[Page images and extracted text]

=======

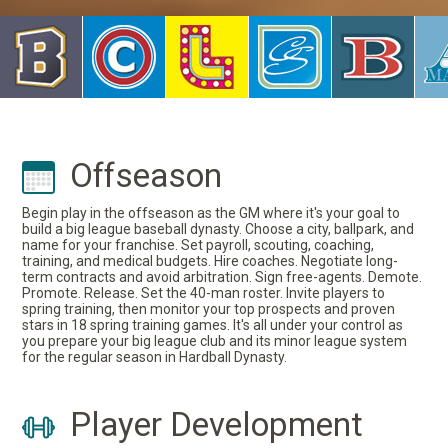
Offseason
Begin play in the offseason as the GM where it's your goal to
build a big league baseball dynasty. Choose a city, ballpark, and
name for your franchise. Set payroll, scouting, coaching,
training, and medical budgets. Hire coaches. Negotiate long-
term contracts and avoid arbitration. Sign free-agents. Demote.
Promote. Release. Set the 40-man roster. Invite players to
spring training, then monitor your top prospects and proven
stars in 18 spring training games. It's all under your control as
you prepare your big league club and its minor league system
for the regular season in Hardball Dynasty.
Player Development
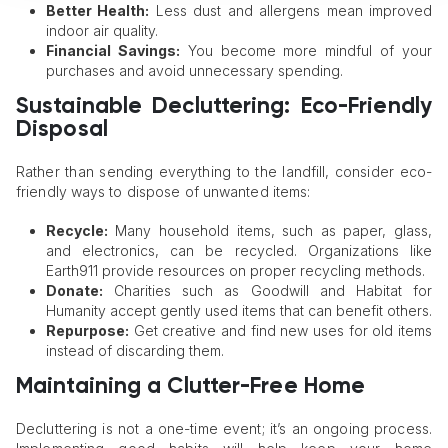
Better Health:
Less dust and allergens mean improved
indoor air quality.
Financial Savings:
You become more mindful of your
purchases and avoid unnecessary spending.
Sustainable Decluttering: Eco-Friendly
Disposal
Rather than sending everything to the landfill, consider eco-
friendly ways to dispose of unwanted items:
Recycle:
Many household items, such as paper, glass,
and electronics, can be recycled. Organizations like
Earth911 provide resources on proper recycling methods.
Donate:
Charities such as Goodwill and Habitat for
Humanity accept gently used items that can benefit others.
Repurpose:
Get creative and find new uses for old items
instead of discarding them.
Maintaining a Clutter-Free Home
Decluttering is not a one-time event; it’s an ongoing process.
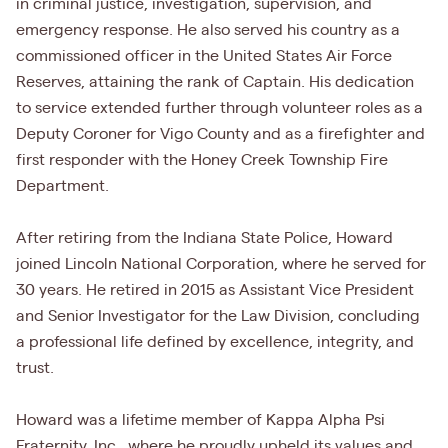
in criminal justice, investigation, supervision, and
emergency response. He also served his country as a
commissioned officer in the United States Air Force
Reserves, attaining the rank of Captain. His dedication
to service extended further through volunteer roles as a
Deputy Coroner for Vigo County and as a firefighter and
first responder with the Honey Creek Township Fire
Department.
After retiring from the Indiana State Police, Howard
joined Lincoln National Corporation, where he served for
30 years. He retired in 2015 as Assistant Vice President
and Senior Investigator for the Law Division, concluding
a professional life defined by excellence, integrity, and
trust.
Howard was a lifetime member of Kappa Alpha Psi
Fraternity, Inc., where he proudly upheld its values and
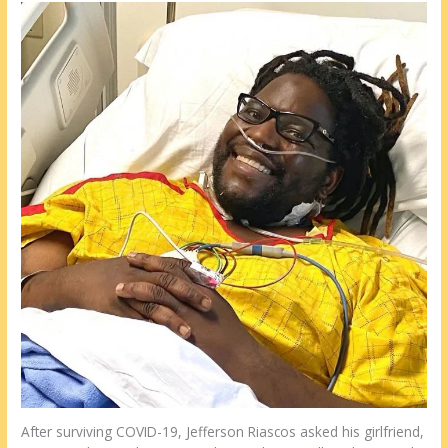
After surviving COVID-19, Jefferson Riascos asked his girlfriend,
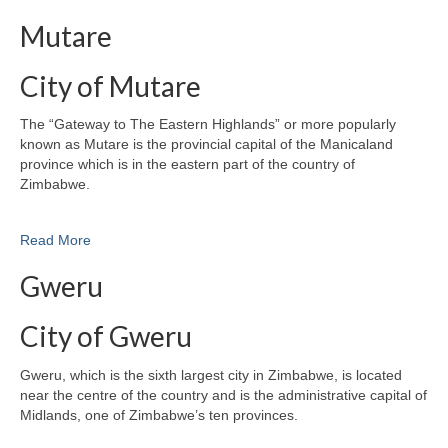
Mutare
City of Mutare
The “Gateway to The Eastern Highlands” or more popularly
known as Mutare is the provincial capital of the Manicaland
province which is in the eastern part of the country of
Zimbabwe.
Read More
Gweru
City of Gweru
Gweru, which is the sixth largest city in Zimbabwe, is located
near the centre of the country and is the administrative capital of
Midlands, one of Zimbabwe’s ten provinces.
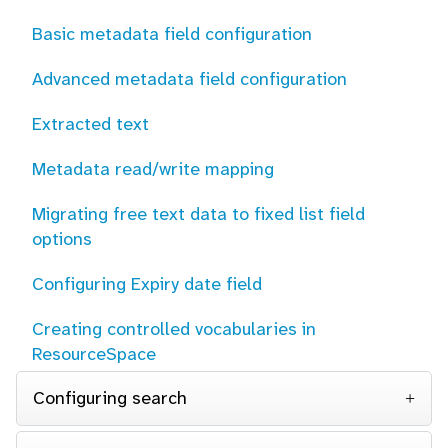
Basic metadata field configuration
Advanced metadata field configuration
Extracted text
Metadata read/write mapping
Migrating free text data to fixed list field
options
Configuring Expiry date field
Creating controlled vocabularies in
ResourceSpace
Configuring search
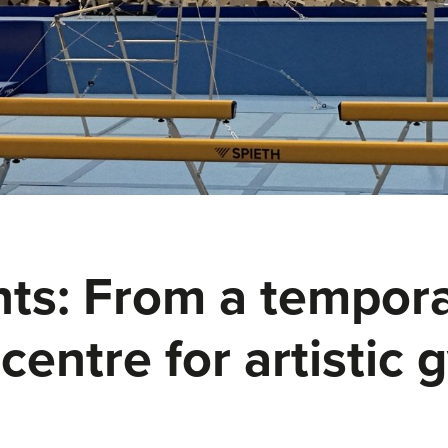
s: From a temporar
centre for artistic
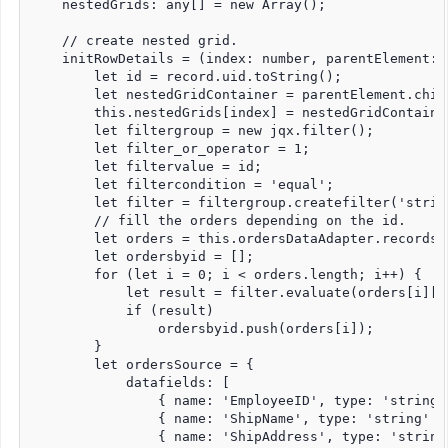
    nestedGrids: any[] = new Array();

    // create nested grid.

    initRowDetails = (index: number, parentElement: 
        let id = record.uid.toString();

        let nestedGridContainer = parentElement.child
        this.nestedGrids[index] = nestedGridContainer
        let filtergroup = new jqx.filter();

        let filter_or_operator = 1;

        let filtervalue = id;

        let filtercondition = 'equal';

        let filter = filtergroup.createfilter('strin
        // fill the orders depending on the id.

        let orders = this.ordersDataAdapter.records;

        let ordersbyid = [];

        for (let i = 0; i < orders.length; i++) {

            let result = filter.evaluate(orders[i]['E
            if (result)

                ordersbyid.push(orders[i]);

        }

        let ordersSource = {

            datafields: [

                { name: 'EmployeeID', type: 'string' 
                { name: 'ShipName', type: 'string' },
                { name: 'ShipAddress', type: 'string'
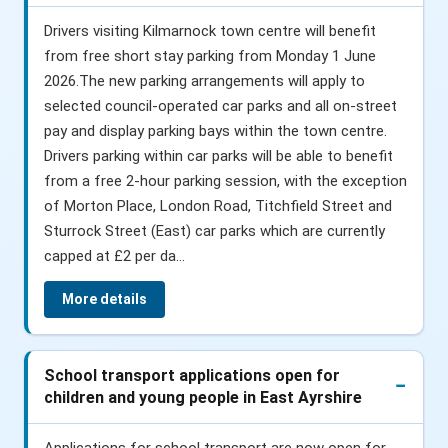
Drivers visiting Kilmarnock town centre will benefit
from free short stay parking from Monday 1 June
2026.The new parking arrangements will apply to
selected council-operated car parks and all on-street
pay and display parking bays within the town centre.
Drivers parking within car parks will be able to benefit
from a free 2-hour parking session, with the exception
of Morton Place, London Road, Titchfield Street and
Sturrock Street (East) car parks which are currently
capped at £2 per da...
More details
School transport applications open for
children and young people in East Ayrshire
Applications for school transport are now open for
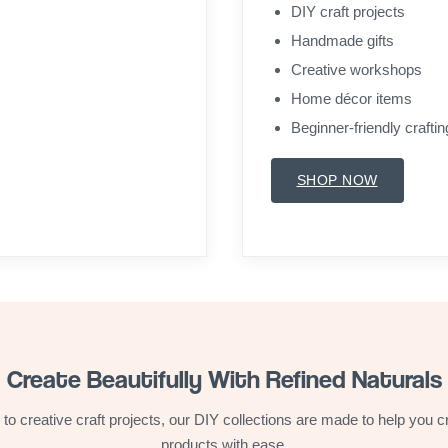
DIY craft projects
Handmade gifts
Creative workshops
Home décor items
Beginner-friendly craftin
SHOP NOW
Create Beautifully With Refined Naturals
 to creative craft projects, our DIY collections are made to help you
products with ease.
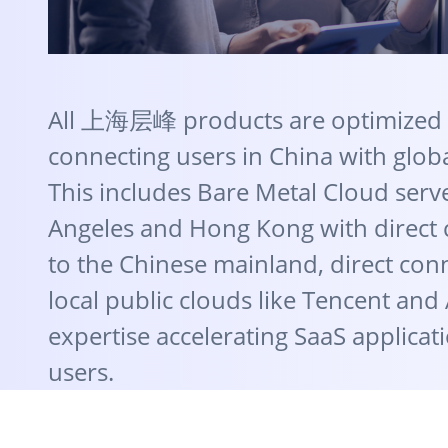
All 上海层峰 products are optimized 
connecting users in China with globa
This includes Bare Metal Cloud serve
Angeles and Hong Kong with direct
to the Chinese mainland, direct con
local public clouds like Tencent and
expertise accelerating SaaS applicati
users.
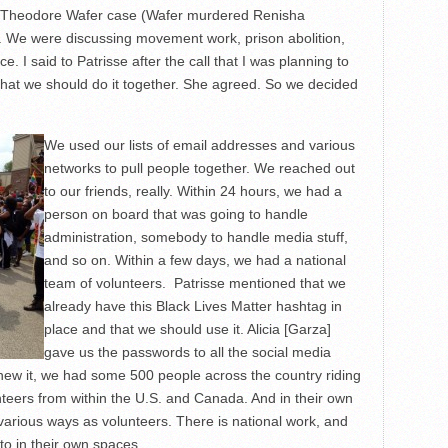
e Theodore Wafer case (Wafer murdered Renisha
y. We were discussing movement work, prison abolition,
e. I said to Patrisse after the call that I was planning to
that we should do it together. She agreed. So we decided
We used our lists of email addresses and various
networks to pull people together. We reached out
to our friends, really. Within 24 hours, we had a
person on board that was going to handle
administration, somebody to handle media stuff,
and so on. Within a few days, we had a national
team of volunteers. Patrisse mentioned that we
already have this Black Lives Matter hashtag in
place and that we should use it. Alicia [Garza]
gave us the passwords to all the social media
knew it, we had some 500 people across the country riding
nteers from within the U.S. and Canada. And in their own
 various ways as volunteers. There is national work, and
to in their own spaces.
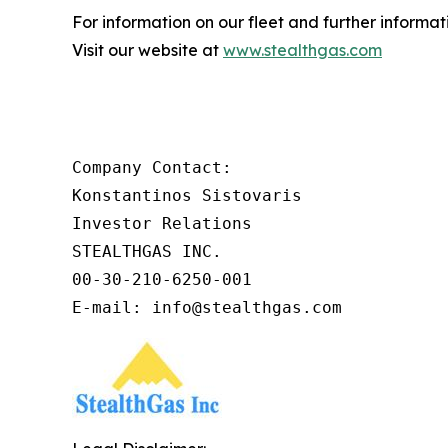
For information on our fleet and further informat
Visit our website at
www.stealthgas.com
Company Contact:

Konstantinos Sistovaris

Investor Relations

STEALTHGAS INC.

00-30-210-6250-001

E-mail: info@stealthgas.com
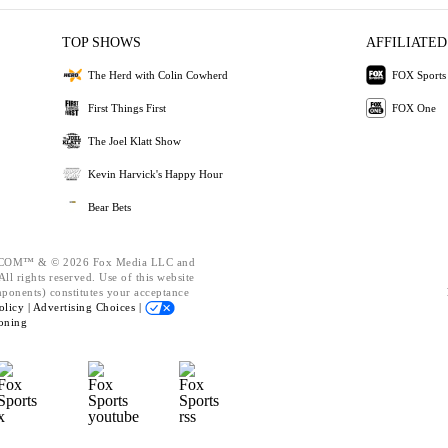
TOP SHOWS
AFFILIATED
The Herd with Colin Cowherd
FOX Sports
First Things First
FOX One
The Joel Klatt Show
Kevin Harvick's Happy Hour
Bear Bets
OM™ & © 2026 Fox Media LLC and
ll rights reserved. Use of this website
mponents) constitutes your acceptance
olicy |
Advertising Choices |
oning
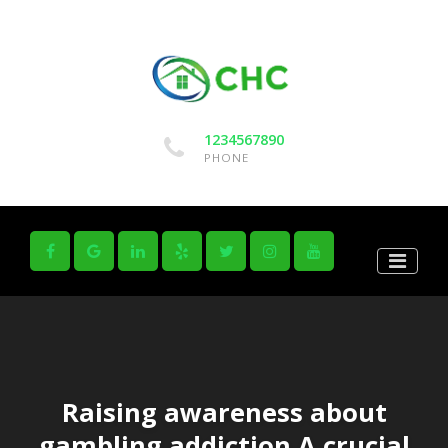
1234567890
PHONE
Raising awareness about
gambling addiction A crucial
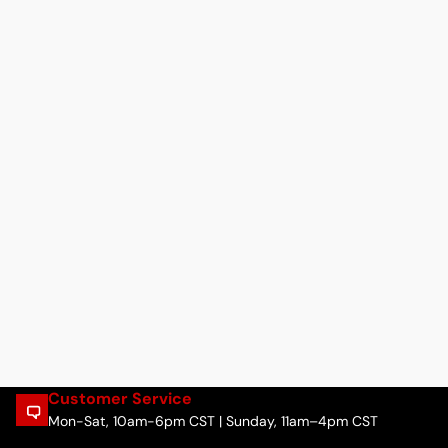
Customer Service
Mon-Sat, 10am-6pm CST | Sunday, 11am–4pm CST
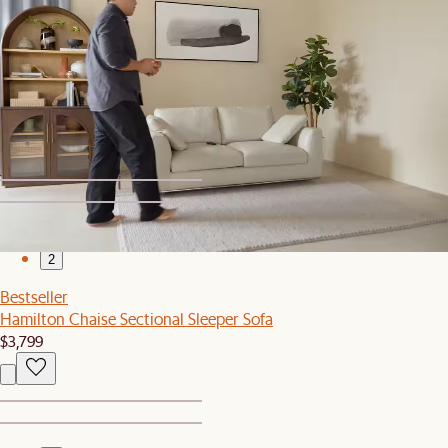
1
2
Set Sale
Hamilton Sofa with Storage Ottoman
$2,329
$2,448
1
2
Bestseller
Hamilton Chaise Sectional Sleeper Sofa
$3,799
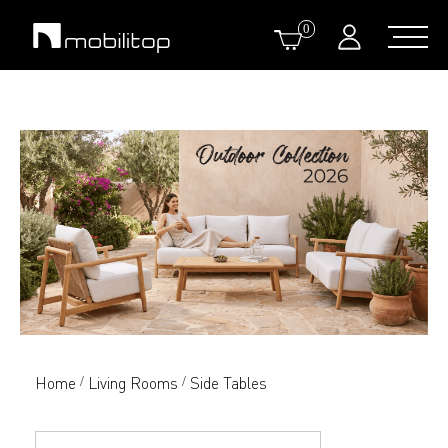
0
Home
Living Rooms
Side Tables
/
/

=======

# [WHAT YOU NEED TO DO]
All of the entries above should be retyped exactly, with the pictures left out.

# [TASK RESULT]
Offseason
Begin play in the offseason as the GM where it's your goal to
build a big league baseball dynasty. Choose a city, ballpark, and
name for your franchise. Set payroll, scouting, coaching,
training, and medical budgets. Hire coaches. Negotiate long-
term contracts and avoid arbitration. Sign free-agents. Demote.
Promote. Release. Set the 40-man roster. Invite players to
spring training, then monitor your top prospects and proven
stars in 18 spring training games. It's all under your control as
you prepare your big league club and its minor league system
for the regular season in Hardball Dynasty.
Player Development
Better Health:
Less dust and allergens mean improved
indoor air quality.
Financial Savings:
You become more mindful of your
purchases and avoid unnecessary spending.
Sustainable Decluttering: Eco-Friendly
Disposal
Rather than sending everything to the landfill, consider eco-
friendly ways to dispose of unwanted items:
Recycle:
Many household items, such as paper, glass,
and electronics, can be recycled. Organizations like
Earth911 provide resources on proper recycling methods.
Donate:
Charities such as Goodwill and Habitat for
Humanity accept gently used items that can benefit others.
Repurpose:
Get creative and find new uses for old items
instead of discarding them.
Maintaining a Clutter-Free Home
Decluttering is not a one-time event; it’s an ongoing process.
in criminal justice, investigation, supervision, and
emergency response. He also served his country as a
commissioned officer in the United States Air Force
Reserves, attaining the rank of Captain. His dedication
to service extended further through volunteer roles as a
Deputy Coroner for Vigo County and as a firefighter and
first responder with the Honey Creek Township Fire
Department.
After retiring from the Indiana State Police, Howard
joined Lincoln National Corporation, where he served for
30 years. He retired in 2015 as Assistant Vice President
and Senior Investigator for the Law Division, concluding
a professional life defined by excellence, integrity, and
trust.
Howard was a lifetime member of Kappa Alpha Psi
Fraternity, Inc., where he proudly upheld its values and
After surviving COVID-19, Jefferson Riascos asked his girlfriend,
Mutare
City of Mutare
The “Gateway to The Eastern Highlands” or more popularly
known as Mutare is the provincial capital of the Manicaland
province which is in the eastern part of the country of
Zimbabwe.
Read More
Gweru
City of Gweru
Gweru, which is the sixth largest city in Zimbabwe, is located
near the centre of the country and is the administrative capital of
Midlands, one of Zimbabwe’s ten provinces.
Basic metadata field configuration
Advanced metadata field configuration
Extracted text
Metadata read/write mapping
Migrating free text data to fixed list field
options
Configuring Expiry date field
Creating controlled vocabularies in
ResourceSpace
Configuring search
s: From a temporar
centre for artistic
    nestedGrids: any[] = new Array();

    // create nested grid.

    initRowDetails = (index: number, parentElement: 
        let id = record.uid.toString();

        let nestedGridContainer = parentElement.child
        this.nestedGrids[index] = nestedGridContainer
        let filtergroup = new jqx.filter();

        let filter_or_operator = 1;

        let filtervalue = id;

        let filtercondition = 'equal';

        let filter = filtergroup.createfilter('strin
        // fill the orders depending on the id.

        let orders = this.ordersDataAdapter.records;

        let ordersbyid = [];

        for (let i = 0; i < orders.length; i++) {

            let result = filter.evaluate(orders[i]['E
            if (result)

                ordersbyid.push(orders[i]);

        }

        let ordersSource = {

            datafields: [

                { name: 'EmployeeID', type: 'string' 
                { name: 'ShipName', type: 'string' },
                { name: 'ShipAddress', type: 'string'
Drivers visiting Kilmarnock town centre will benefit
from free short stay parking from Monday 1 June
2026.The new parking arrangements will apply to
selected council-operated car parks and all on-street
pay and display parking bays within the town centre.
Drivers parking within car parks will be able to benefit
from a free 2-hour parking session, with the exception
of Morton Place, London Road, Titchfield Street and
Sturrock Street (East) car parks which are currently
capped at £2 per da...
More details
School transport applications open for
children and young people in East Ayrshire
Applications for school transport are now open for
DIY craft projects
Handmade gifts
Creative workshops
Home décor items
Beginner-friendly craftin
SHOP NOW
Create Beautifully With Refined Naturals
 to creative craft projects, our DIY collections are made to help you
products with ease.
All 上海层峰 products are optimized 
connecting users in China with globa
This includes Bare Metal Cloud serve
Angeles and Hong Kong with direct
to the Chinese mainland, direct con
local public clouds like Tencent and
expertise accelerating SaaS applicati
users.
e Theodore Wafer case (Wafer murdered Renisha
y. We were discussing movement work, prison abolition,
e. I said to Patrisse after the call that I was planning to
that we should do it together. She agreed. So we decided
We used our lists of email addresses and various
networks to pull people together. We reached out
to our friends, really. Within 24 hours, we had a
person on board that was going to handle
administration, somebody to handle media stuff,
and so on. Within a few days, we had a national
team of volunteers. Patrisse mentioned that we
already have this Black Lives Matter hashtag in
place and that we should use it. Alicia [Garza]
gave us the passwords to all the social media
knew it, we had some 500 people across the country riding
nteers from within the U.S. and Canada. And in their own
 various ways as volunteers. There is national work, and
to in their own spaces.
For information on our fleet and further informat
Visit our website at
www.stealthgas.com
Company Contact:

Konstantinos Sistovaris

Investor Relations

STEALTHGAS INC.

00-30-210-6250-001

E-mail: info@stealthgas.com
TOP SHOWS
AFFILIATED
The Herd with Colin Cowherd
FOX Sports
First Things First
FOX One
The Joel Klatt Show
Kevin Harvick's Happy Hour
Bear Bets
OM™ & © 2026 Fox Media LLC and
ll rights reserved. Use of this website
mponents) constitutes your acceptance
olicy |
Advertising Choices |
oning
1234567890
PHONE
Raising awareness about
gambling addiction A crucial
Customer Service
Mon-Sat, 10am-6pm CST | Sunday, 11am–4pm CST
1
2
Set Sale
Hamilton Sofa with Storage Ottoman
$2,329
$2,448
1
2
Bestseller
Hamilton Chaise Sectional Sleeper Sofa
$3,799
0
Home
Living Rooms
Side Tables
/
/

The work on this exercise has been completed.